III. CONCLUSION Considering the foregoing, the Court finds a stay is appropriate. Accordingly, the Court hereby ORDERS the following: 1. Neon Logistics’s Motion to Stay [Doc. 15] is GRANTED. This matter is hereby STAYED pending resolution of the Indiana lawsuit (FitzMark, LLC, v. Coker, 49D01-2406-PL- 026507 (Ind. Super. Ct., Marion Cnty.)). The remaining deadlines and requirements in the Scheduling Order [Doc. 14] are SUSPENDED and the trial and final pretrial conference are CANCELED. 2. Given the uncertainty regarding when the Indiana lawsuit will be reduced to judgment, the Court further DIRECTS this case be ADMINISTATIVELY CLOSED to be reopened upon the conclusion of the Indiana lawsuit.3 3. The parties are ORDERED to file joint reports regarding the status of the Indiana lawsuit every 60 days and within 14 days of the entry of judgment in the Indiana lawsuit.

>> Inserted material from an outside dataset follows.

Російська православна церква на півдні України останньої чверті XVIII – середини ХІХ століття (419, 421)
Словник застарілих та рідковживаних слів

4. Neon Logistics’s Motion for Protective Order [Doc. 17] is DENIED AS MOOT as it requested that discovery be stayed pending resolution of the Motion to Stay and this Memorandum Opinion and Order resolves that motion. SO ORDERED. /s/ Charles E. Atchley, Jr. CHARLES E. ATCHLEY, JR. UNITED STATES DISTRICT JUDGE
3 “Administrative closures are a tool of docket management.” Rodriguez v. Hirschberg Acceptance Cor., 62 F. 4th 270, 274 (6th Cir. 2023). They allow courts to remove cases from their active files without making any final adjudication. Id. (quoting Penn W. Assocs., Inc. v. Cohen, 371 F.3d 118, 127 (3d Cir. 2004)). “The closing has no effect other than to remove a case from the district court’s active docket and permit the transfer of records associated with the case to an appropriate storage repository.” Id. (cleaned up, citation omitted).